[Saved data entries]
==*==

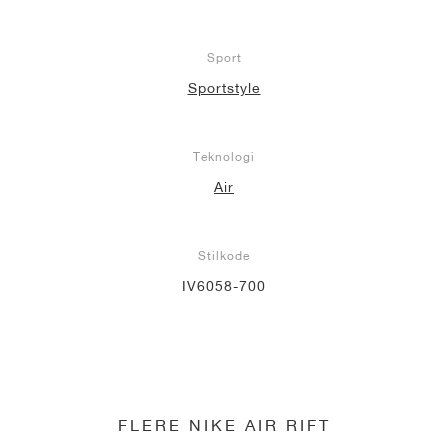
Sport
Sportstyle
Teknologi
Air
Stilkode
IV6058-700
FLERE NIKE AIR RIFT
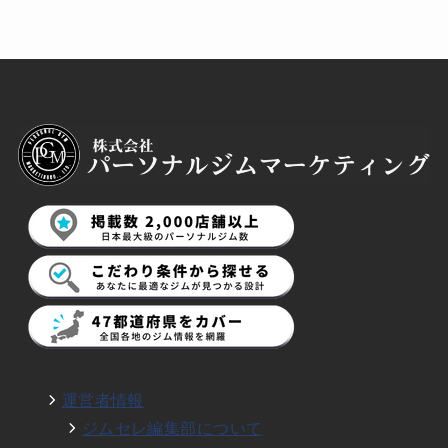
運営者情報
ジムセレ編集部について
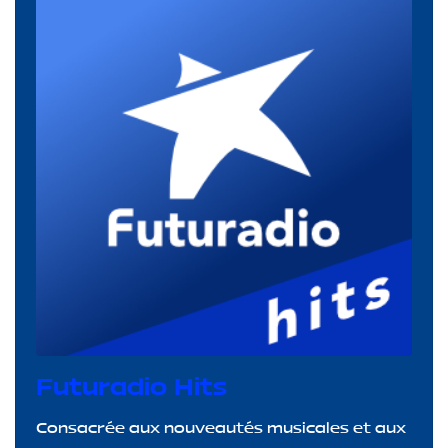
Futuradio Hits
Consacrée aux nouveautés musicales et aux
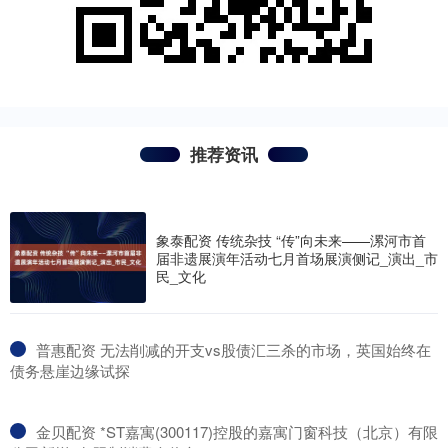
推荐资讯
象泰配资 传统杂技 “传”向未来——漯河市首
届非遗展演年活动七月首场展演侧记_演出_市
民_文化
​普惠配资 无法削减的开支vs股债汇三杀的市场，英国始终在
债务悬崖边缘试探
​金贝配资 *ST嘉寓(300117)控股的嘉寓门窗科技（北京）有限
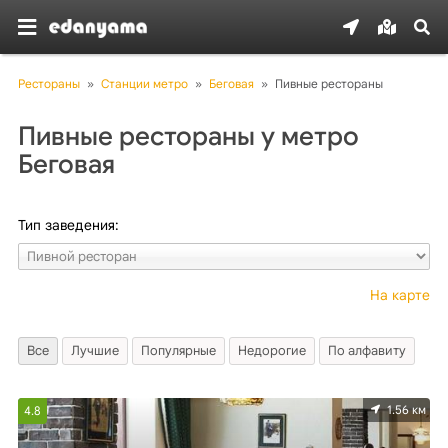
Рестораны
»
Станции метро
»
Беговая
»
Пивные рестораны
Пивные рестораны у метро
Беговая
Тип заведения:
На карте
Все
Лучшие
Популярные
Недорогие
По алфавиту
1.56 км
4.8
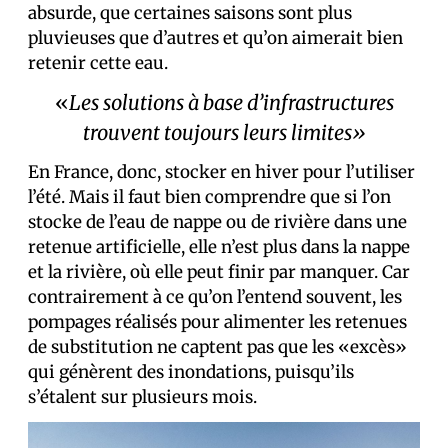
absurde, que certaines saisons sont plus
pluvieuses que d’autres et qu’on aimerait bien
retenir cette eau.
«
Les solutions à base d’infrastructures
trouvent toujours leurs limites»
En France, donc, stocker en hiver pour l’utiliser
l’été. Mais il faut bien comprendre que si l’on
stocke de l’eau de nappe ou de rivière dans une
retenue artificielle, elle n’est plus dans la nappe
et la rivière, où elle peut finir par manquer. Car
contrairement à ce qu’on l’entend souvent, les
pompages réalisés pour alimenter les retenues
de substitution ne captent pas que les «excès»
qui génèrent des inondations, puisqu’ils
s’étalent sur plusieurs mois.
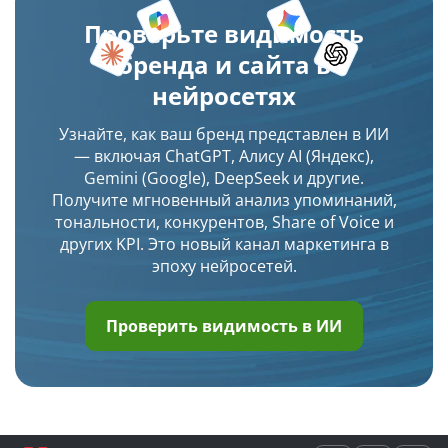
Проверьте видимость
бренда и сайта в
нейросетях
Узнайте, как ваш бренд представлен в ИИ
— включая ChatGPT, Алису AI (Яндекс),
Gemini (Google), DeepSeek и другие.
Получите мгновенный анализ упоминаний,
тональности, конкурентов, Share of Voice и
других KPI. Это новый канал маркетинга в
эпоху нейросетей.
Проверить видимость в ИИ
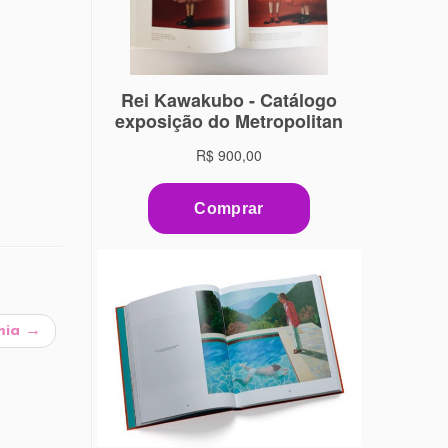
mia
→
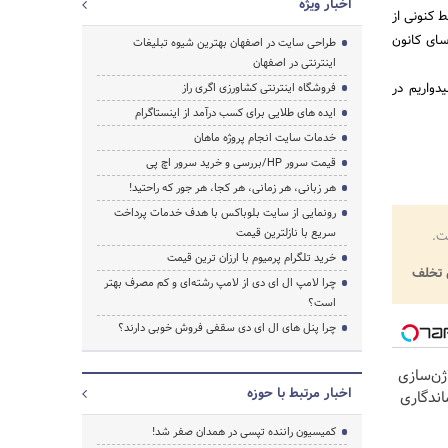
اخبار ویژه
ط کنونی از
سای کانون
طراحی سایت در اصفهان بهترین شیوه تبلیغات
اینترنتی در اصفهان
واریم در
فروشگاه اینترنتی کشاورزی اگری راز
ایده های طلایی برای کسب درآمد از اینستاگرام
خدمات سایت انجام پروژه ماهان
قیمت سرور HP/بررسی و خرید سرور اچ پی
هر زبانی، هر زمانی، هر کجا، هر جور که راحتید!
رونمایی از سایت بلوباکس با هدف خدمات پرداخت
سریع با نازلترین قیمت
ت.
خرید تلگرام پرمیوم با ارزان ترین قیمت
تخلف
چرا لامپ ال ای دی از لامپ رشته‌ای و کم مصرف بهتر
است؟
چرا پنل های ال ای دی سقفی فروش خوبی دارند؟
ژن‌سازی
اخبار مرتبط با حوزه
ت با 24ماه ماندگاری
کمیسیون راننده تپسی در همدان صفر شد!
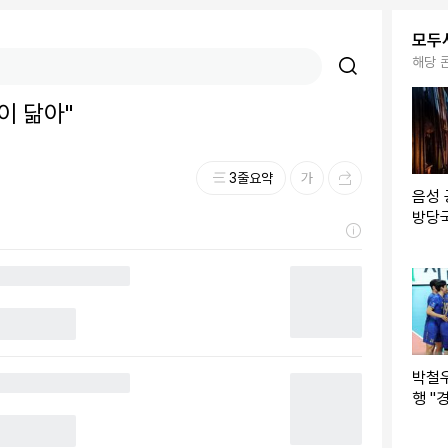
모두
해당 
이 닮아"
3줄요약
음성 
방당국
명 수
박철
행 "
된 선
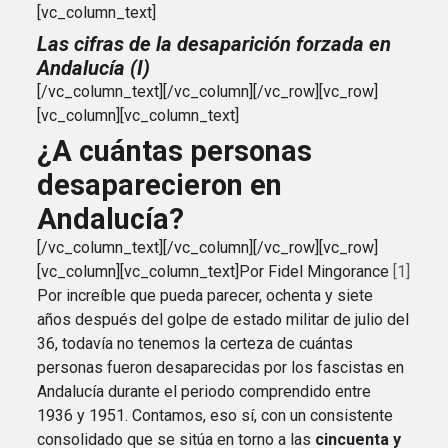
[vc_column_text]
Las cifras de la desaparición forzada en
Andalucía (I)
[/vc_column_text][/vc_column][/vc_row][vc_row]
[vc_column][vc_column_text]
¿A cuántas personas
desaparecieron en
Andalucía?
[/vc_column_text][/vc_column][/vc_row][vc_row]
[vc_column][vc_column_text]Por Fidel Mingorance
[1]
Por increíble que pueda parecer, ochenta y siete
años después del golpe de estado militar de julio del
36, todavía no tenemos la certeza de cuántas
personas fueron desaparecidas por los fascistas en
Andalucía durante el periodo comprendido entre
1936 y 1951. Contamos, eso sí, con un consistente
consolidado que se sitúa en torno a las
cincuenta y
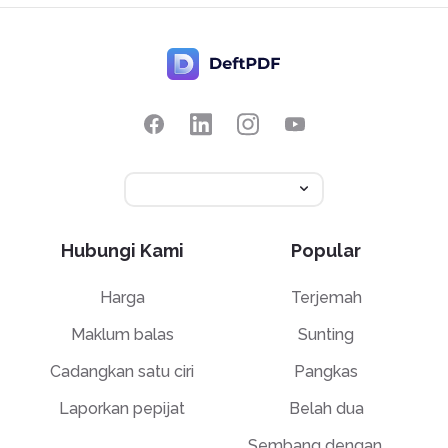
Hubungi Kami
Popular
Harga
Terjemah
Maklum balas
Sunting
Cadangkan satu ciri
Pangkas
Laporkan pepijat
Belah dua
Sembang dengan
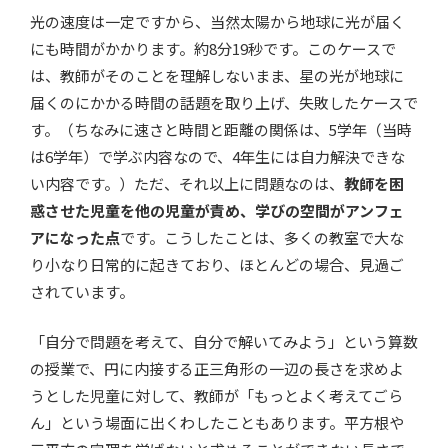
光の速度は一定ですから、当然太陽から地球に光が届く
にも時間がかかります。約8分19秒です。このケースで
は、教師がそのことを理解しないまま、星の光が地球に
届くのにかかる時間の話題を取り上げ、失敗したケースで
す。（ちなみに速さと時間と距離の関係は、5学年（当時
は6学年）で学ぶ内容なので、4年生には自力解決できな
い内容です。）ただ、それ以上に問題なのは、
教師を困
惑させた児童を他の児童が責め、学びの空間がアンフェ
アになった点
です。こうしたことは、多くの教室で大な
り小なり日常的に起きており、ほとんどの場合、見過ご
されています。
「自分で問題を考えて、自分で解いてみよう」という算数
の授業で、円に内接する正三角形の一辺の長さを求めよ
うとした児童に対して、教師が「もっとよく考えてごら
ん」という場面に出くわしたこともあります。平方根や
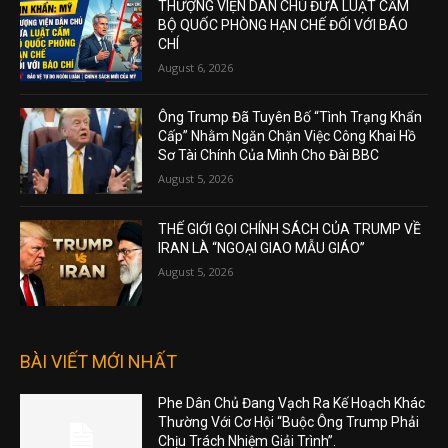
THƯỢNG VIỆN DÂN CHỦ ĐƯA LUẬT CẤM
BỘ QUỐC PHÒNG HẠN CHẾ ĐỐI VỚI BÁO
CHÍ
August 6, 2026
Ông Trump Đã Tuyên Bố “Tình Trạng Khẩn
Cấp” Nhằm Ngăn Chặn Việc Công Khai Hồ
Sơ Tài Chính Của Mình Cho Đài BBC
August 5, 2026
THẾ GIỚI GỌI CHÍNH SÁCH CỦA TRUMP VỀ
IRAN LÀ “NGOẠI GIAO MẪU GIÁO”
August 5, 2026
BÀI VIẾT MỚI NHẤT
Phe Dân Chủ Đang Vạch Ra Kế Hoạch Khác
Thường Với Cơ Hội “Buộc Ông Trump Phải
Chịu Trách Nhiệm Giải Trình”.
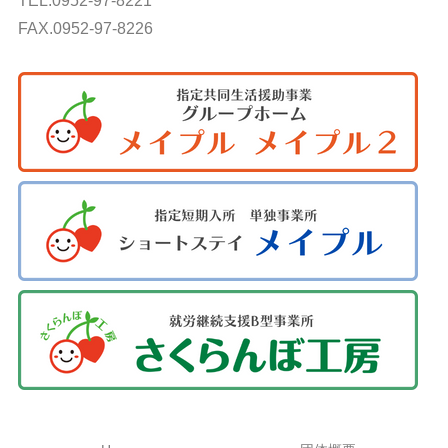
TEL.0952-97-8221
FAX.0952-97-8226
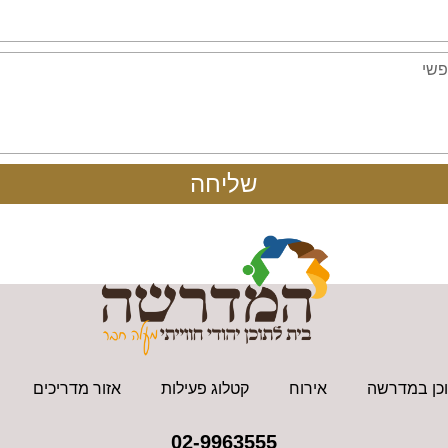
שליחה
כן במדרשה
אירוח
קטלוג פעילות
אזור מדריכים
02-9963555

==*==

*Description of the task*
Copy each line of the preceding data that contains the string "اینترنتی".

*Response to this exercise*
اینترنتی در اصفهان
فروشگاه اینترنتی کشاورزی اگری راز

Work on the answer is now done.